§ Work to be completed:
Stop at the line containing "Task: Click on the Quad Cities": every line of the listing from the first up to that one must be set down exactly.

··· Information provided ···

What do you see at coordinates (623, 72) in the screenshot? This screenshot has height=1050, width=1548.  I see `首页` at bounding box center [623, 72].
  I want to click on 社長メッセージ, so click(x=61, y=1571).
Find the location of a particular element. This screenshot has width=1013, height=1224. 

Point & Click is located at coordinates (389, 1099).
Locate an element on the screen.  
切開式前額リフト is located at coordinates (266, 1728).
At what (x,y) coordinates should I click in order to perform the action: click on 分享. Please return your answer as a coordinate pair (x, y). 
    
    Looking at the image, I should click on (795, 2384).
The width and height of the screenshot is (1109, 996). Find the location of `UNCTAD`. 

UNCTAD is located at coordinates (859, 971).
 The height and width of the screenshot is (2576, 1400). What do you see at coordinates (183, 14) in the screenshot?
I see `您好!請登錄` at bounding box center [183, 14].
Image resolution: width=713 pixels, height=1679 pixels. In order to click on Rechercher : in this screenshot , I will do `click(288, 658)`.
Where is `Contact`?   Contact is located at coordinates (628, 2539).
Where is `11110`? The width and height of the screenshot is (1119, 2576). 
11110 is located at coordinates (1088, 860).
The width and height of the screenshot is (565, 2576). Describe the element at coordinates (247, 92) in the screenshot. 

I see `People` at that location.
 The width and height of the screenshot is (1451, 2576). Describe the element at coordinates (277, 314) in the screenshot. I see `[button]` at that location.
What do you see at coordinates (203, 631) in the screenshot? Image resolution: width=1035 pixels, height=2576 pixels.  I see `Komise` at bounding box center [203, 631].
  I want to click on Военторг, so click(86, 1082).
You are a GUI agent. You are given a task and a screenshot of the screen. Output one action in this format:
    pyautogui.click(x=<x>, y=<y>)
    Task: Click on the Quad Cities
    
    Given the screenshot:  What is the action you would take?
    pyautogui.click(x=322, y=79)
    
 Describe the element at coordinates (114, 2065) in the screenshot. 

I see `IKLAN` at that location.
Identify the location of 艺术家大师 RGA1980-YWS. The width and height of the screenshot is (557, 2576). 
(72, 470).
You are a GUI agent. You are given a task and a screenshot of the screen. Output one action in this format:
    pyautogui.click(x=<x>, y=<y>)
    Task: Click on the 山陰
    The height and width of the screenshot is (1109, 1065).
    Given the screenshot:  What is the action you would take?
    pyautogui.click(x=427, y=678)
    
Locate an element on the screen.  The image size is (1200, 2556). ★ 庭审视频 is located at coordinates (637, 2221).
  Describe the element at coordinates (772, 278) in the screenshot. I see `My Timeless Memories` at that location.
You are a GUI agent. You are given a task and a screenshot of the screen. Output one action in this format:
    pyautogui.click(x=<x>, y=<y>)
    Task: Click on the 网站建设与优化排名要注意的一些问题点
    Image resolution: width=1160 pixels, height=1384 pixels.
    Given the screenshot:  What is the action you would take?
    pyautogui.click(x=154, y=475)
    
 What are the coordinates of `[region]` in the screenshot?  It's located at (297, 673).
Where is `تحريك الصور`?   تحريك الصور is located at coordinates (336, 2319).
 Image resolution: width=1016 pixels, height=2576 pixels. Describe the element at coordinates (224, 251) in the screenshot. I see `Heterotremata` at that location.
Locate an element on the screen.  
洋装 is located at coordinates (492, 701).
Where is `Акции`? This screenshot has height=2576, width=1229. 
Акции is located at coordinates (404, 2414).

···

§ Response area:
What do you see at coordinates (623, 72) in the screenshot? This screenshot has height=1050, width=1548.  I see `首页` at bounding box center [623, 72].
  I want to click on 社長メッセージ, so click(x=61, y=1571).
Find the location of a particular element. This screenshot has width=1013, height=1224. 

Point & Click is located at coordinates (389, 1099).
Locate an element on the screen.  
切開式前額リフト is located at coordinates (266, 1728).
At what (x,y) coordinates should I click in order to perform the action: click on 分享. Please return your answer as a coordinate pair (x, y). 
    
    Looking at the image, I should click on (795, 2384).
The width and height of the screenshot is (1109, 996). Find the location of `UNCTAD`. 

UNCTAD is located at coordinates (859, 971).
 The height and width of the screenshot is (2576, 1400). What do you see at coordinates (183, 14) in the screenshot?
I see `您好!請登錄` at bounding box center [183, 14].
Image resolution: width=713 pixels, height=1679 pixels. In order to click on Rechercher : in this screenshot , I will do `click(288, 658)`.
Where is `Contact`?   Contact is located at coordinates (628, 2539).
Where is `11110`? The width and height of the screenshot is (1119, 2576). 
11110 is located at coordinates (1088, 860).
The width and height of the screenshot is (565, 2576). Describe the element at coordinates (247, 92) in the screenshot. 

I see `People` at that location.
 The width and height of the screenshot is (1451, 2576). Describe the element at coordinates (277, 314) in the screenshot. I see `[button]` at that location.
What do you see at coordinates (203, 631) in the screenshot? Image resolution: width=1035 pixels, height=2576 pixels.  I see `Komise` at bounding box center [203, 631].
  I want to click on Военторг, so click(86, 1082).
You are a GUI agent. You are given a task and a screenshot of the screen. Output one action in this format:
    pyautogui.click(x=<x>, y=<y>)
    Task: Click on the Quad Cities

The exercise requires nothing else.